En los últimos meses, la sostenibilidad del sistema ocupó numerosos debates, ya que la oposición denuncia que el Gobierno de Mariano Rajoy ha vaciado el Fondo de Reserva de la Seguridad Social -solo quedan 15.000 de los 67.000 millones que llegó a haber en 2011-. Si a los problemas de financiación ya existentes añadimos los efectos del envejecimiento y del aumento de la esperanza de vida, puede asegurarse que la viabilidad de las pensiones públicas españolas no está asegurada.
La problemática es así de fácil: a menos nacimientos, y a más esperanza de vida, el porcentaje de jubilados aumenta. Esto provoca que una cada vez mayor población pensionista dependa de una cada vez menor población trabajadora.
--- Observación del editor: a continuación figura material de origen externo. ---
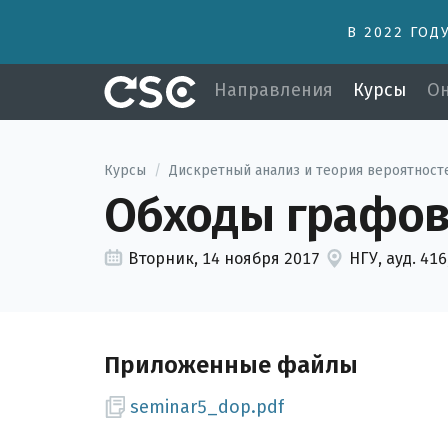
В 2022 ГОД
Направления
Курсы
Он
Курсы
/
Дискретный анализ и теория вероятност
Обходы графо
Вторник, 14 ноября 2017
НГУ, ауд. 41
Приложенные файлы
seminar5_dop.pdf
Esta tendencia genera riesgos inmediatos en la «productividad y en el sostenimiento de los servicios públicos», explica Santacruz.
En otras palabras, el endeudamiento y los impuestos tendrían que aumentar todavía más para poder atender la demanda de prestaciones sociales, lo que, junto a la reducción de la población activa, estancaría el crecimiento económico.